*Exercise instructions*. With the line containing "Connect With a Recruiter" as the starting point, output the remaining lines of the data exactly as they are, through the last.

START Exercise data

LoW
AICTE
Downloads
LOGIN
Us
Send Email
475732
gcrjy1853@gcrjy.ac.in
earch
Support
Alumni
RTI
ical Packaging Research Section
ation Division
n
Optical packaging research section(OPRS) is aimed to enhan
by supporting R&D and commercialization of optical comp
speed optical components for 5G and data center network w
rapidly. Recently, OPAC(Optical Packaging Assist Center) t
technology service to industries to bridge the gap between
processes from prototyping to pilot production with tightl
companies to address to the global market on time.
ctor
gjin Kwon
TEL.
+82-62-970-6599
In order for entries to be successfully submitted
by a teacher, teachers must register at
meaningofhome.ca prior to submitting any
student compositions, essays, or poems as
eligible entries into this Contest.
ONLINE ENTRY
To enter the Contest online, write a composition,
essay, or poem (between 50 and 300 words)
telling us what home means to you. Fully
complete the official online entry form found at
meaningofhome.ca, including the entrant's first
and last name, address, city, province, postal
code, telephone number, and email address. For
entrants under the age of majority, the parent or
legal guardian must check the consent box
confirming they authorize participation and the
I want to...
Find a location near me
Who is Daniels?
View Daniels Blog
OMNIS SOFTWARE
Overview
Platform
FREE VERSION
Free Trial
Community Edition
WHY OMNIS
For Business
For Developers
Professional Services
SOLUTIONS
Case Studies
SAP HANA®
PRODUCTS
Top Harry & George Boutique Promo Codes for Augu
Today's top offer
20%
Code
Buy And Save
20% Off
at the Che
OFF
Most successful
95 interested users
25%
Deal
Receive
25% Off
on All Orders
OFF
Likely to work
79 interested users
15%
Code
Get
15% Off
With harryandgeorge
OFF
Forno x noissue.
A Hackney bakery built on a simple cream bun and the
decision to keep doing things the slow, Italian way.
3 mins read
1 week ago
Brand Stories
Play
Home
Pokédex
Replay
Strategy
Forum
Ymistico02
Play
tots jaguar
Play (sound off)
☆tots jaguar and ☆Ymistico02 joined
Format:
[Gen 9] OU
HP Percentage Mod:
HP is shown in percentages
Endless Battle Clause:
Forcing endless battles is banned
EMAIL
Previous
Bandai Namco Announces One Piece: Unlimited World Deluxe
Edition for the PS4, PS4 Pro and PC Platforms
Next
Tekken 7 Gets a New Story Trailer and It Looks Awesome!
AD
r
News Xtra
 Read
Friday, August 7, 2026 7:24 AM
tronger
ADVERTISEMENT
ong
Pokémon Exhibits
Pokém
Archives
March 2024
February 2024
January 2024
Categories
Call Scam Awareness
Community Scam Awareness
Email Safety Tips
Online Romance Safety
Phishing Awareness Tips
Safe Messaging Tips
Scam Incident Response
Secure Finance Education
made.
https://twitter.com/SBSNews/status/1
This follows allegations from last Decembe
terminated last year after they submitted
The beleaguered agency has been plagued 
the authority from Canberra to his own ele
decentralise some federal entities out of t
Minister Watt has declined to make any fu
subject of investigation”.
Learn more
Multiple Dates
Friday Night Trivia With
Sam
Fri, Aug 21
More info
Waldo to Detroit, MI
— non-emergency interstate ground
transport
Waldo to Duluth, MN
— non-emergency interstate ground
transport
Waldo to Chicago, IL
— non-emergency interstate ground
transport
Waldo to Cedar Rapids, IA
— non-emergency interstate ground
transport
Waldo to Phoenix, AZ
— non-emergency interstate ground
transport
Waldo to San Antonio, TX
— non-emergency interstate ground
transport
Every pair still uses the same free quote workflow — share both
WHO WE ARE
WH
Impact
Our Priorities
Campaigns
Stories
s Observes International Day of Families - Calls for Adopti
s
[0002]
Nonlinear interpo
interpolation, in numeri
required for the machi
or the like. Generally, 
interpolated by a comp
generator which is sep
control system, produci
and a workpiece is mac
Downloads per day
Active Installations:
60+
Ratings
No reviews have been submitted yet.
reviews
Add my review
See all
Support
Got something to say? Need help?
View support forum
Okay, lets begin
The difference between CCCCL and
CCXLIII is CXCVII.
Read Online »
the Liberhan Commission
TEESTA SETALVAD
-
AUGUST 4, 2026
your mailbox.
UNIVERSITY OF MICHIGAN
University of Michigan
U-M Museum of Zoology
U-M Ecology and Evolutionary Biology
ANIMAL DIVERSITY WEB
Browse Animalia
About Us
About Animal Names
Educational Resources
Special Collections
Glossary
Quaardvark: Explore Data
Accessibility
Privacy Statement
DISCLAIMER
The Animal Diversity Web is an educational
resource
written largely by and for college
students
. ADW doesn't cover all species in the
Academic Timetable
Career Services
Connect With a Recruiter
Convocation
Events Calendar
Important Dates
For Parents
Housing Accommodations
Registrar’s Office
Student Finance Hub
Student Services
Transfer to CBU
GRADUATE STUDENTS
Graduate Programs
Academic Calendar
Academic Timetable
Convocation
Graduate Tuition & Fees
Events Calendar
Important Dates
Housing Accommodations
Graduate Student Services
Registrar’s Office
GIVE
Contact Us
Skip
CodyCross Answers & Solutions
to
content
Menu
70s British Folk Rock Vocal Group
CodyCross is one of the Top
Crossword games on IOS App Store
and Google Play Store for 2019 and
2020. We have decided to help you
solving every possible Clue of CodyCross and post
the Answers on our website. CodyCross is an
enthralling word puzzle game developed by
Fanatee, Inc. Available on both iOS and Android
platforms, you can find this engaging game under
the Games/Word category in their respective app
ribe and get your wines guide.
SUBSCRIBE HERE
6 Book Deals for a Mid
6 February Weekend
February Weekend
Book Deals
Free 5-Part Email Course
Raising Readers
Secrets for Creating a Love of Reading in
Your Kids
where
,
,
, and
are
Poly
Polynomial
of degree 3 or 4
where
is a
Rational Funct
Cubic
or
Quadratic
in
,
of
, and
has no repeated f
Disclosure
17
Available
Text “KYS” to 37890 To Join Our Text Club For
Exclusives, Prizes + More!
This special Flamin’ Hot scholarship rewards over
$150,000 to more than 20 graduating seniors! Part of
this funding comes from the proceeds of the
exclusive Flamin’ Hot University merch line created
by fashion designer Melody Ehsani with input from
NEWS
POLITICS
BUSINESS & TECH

END Exercise data

*Task response*.
Connect With a Recruiter
Convocation
Events Calendar
Important Dates
For Parents
Housing Accommodations
Registrar’s Office
Student Finance Hub
Student Services
Transfer to CBU
GRADUATE STUDENTS
Graduate Programs
Academic Calendar
Academic Timetable
Convocation
Graduate Tuition & Fees
Events Calendar
Important Dates
Housing Accommodations
Graduate Student Services
Registrar’s Office
GIVE
Contact Us
Skip
CodyCross Answers & Solutions
to
content
Menu
70s British Folk Rock Vocal Group
CodyCross is one of the Top
Crossword games on IOS App Store
and Google Play Store for 2019 and
2020. We have decided to help you
solving every possible Clue of CodyCross and post
the Answers on our website. CodyCross is an
enthralling word puzzle game developed by
Fanatee, Inc. Available on both iOS and Android
platforms, you can find this engaging game under
the Games/Word category in their respective app
ribe and get your wines guide.
SUBSCRIBE HERE
6 Book Deals for a Mid
6 February Weekend
February Weekend
Book Deals
Free 5-Part Email Course
Raising Readers
Secrets for Creating a Love of Reading in
Your Kids
where
,
,
, and
are
Poly
Polynomial
of degree 3 or 4
where
is a
Rational Funct
Cubic
or
Quadratic
in
,
of
, and
has no repeated f
Disclosure
17
Available
Text “KYS” to 37890 To Join Our Text Club For
Exclusives, Prizes + More!
This special Flamin’ Hot scholarship rewards over
$150,000 to more than 20 graduating seniors! Part of
this funding comes from the proceeds of the
exclusive Flamin’ Hot University merch line created
by fashion designer Melody Ehsani with input from
NEWS
POLITICS
BUSINESS & TECH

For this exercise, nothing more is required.